[[ Exercise input, beginning ]]
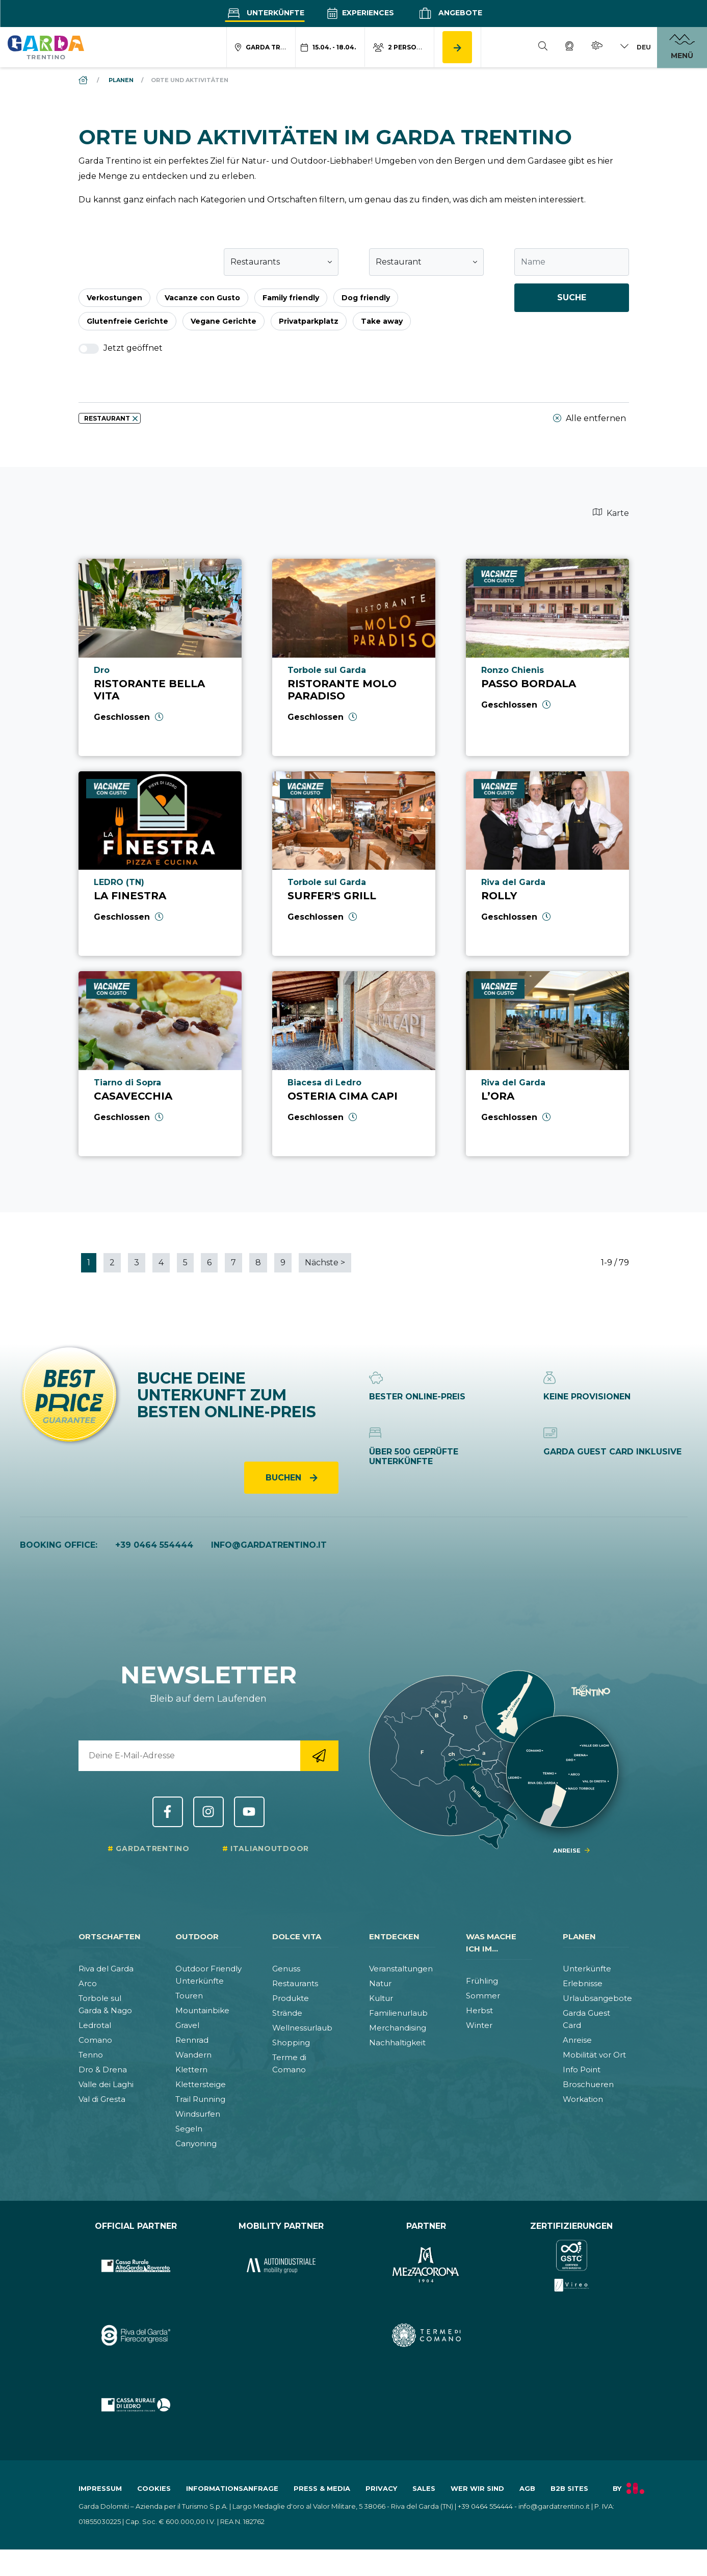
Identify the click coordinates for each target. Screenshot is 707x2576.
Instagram (208, 1812)
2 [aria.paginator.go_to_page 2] (112, 1262)
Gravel (187, 2025)
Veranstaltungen (401, 1968)
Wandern (193, 2055)
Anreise (577, 2040)
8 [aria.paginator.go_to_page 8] (258, 1262)
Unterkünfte (264, 12)
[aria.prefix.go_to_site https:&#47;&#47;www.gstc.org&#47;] (571, 2266)
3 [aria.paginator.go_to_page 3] (136, 1262)
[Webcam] (569, 47)
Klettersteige (200, 2084)
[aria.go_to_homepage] (46, 47)
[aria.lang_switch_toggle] (635, 47)
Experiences (360, 12)
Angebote (449, 13)
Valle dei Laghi (106, 2084)
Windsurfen (197, 2114)
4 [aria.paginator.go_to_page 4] (161, 1262)
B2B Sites (569, 2488)
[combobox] (281, 262)
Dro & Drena (102, 2069)
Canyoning (196, 2143)
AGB (527, 2488)
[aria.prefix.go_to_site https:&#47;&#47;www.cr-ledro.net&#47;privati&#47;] (135, 2405)
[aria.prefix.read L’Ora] (547, 1063)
[[ Exercise input, end ]]
**Task goal:** Repeat exactly and only the lines from the start of the data above through the line that holds "[aria.go_to_homepage] (46, 47)", inclusive. Pictures do not belong in the copy.

**Response to the exercise:**
Identify the click coordinates for each target. Screenshot is 707x2576.
Instagram (208, 1812)
2 [aria.paginator.go_to_page 2] (112, 1262)
Gravel (187, 2025)
Veranstaltungen (401, 1968)
Wandern (193, 2055)
Anreise (577, 2040)
8 [aria.paginator.go_to_page 8] (258, 1262)
Unterkünfte (264, 12)
[aria.prefix.go_to_site https:&#47;&#47;www.gstc.org&#47;] (571, 2266)
3 [aria.paginator.go_to_page 3] (136, 1262)
[Webcam] (569, 47)
Klettersteige (200, 2084)
[aria.go_to_homepage] (46, 47)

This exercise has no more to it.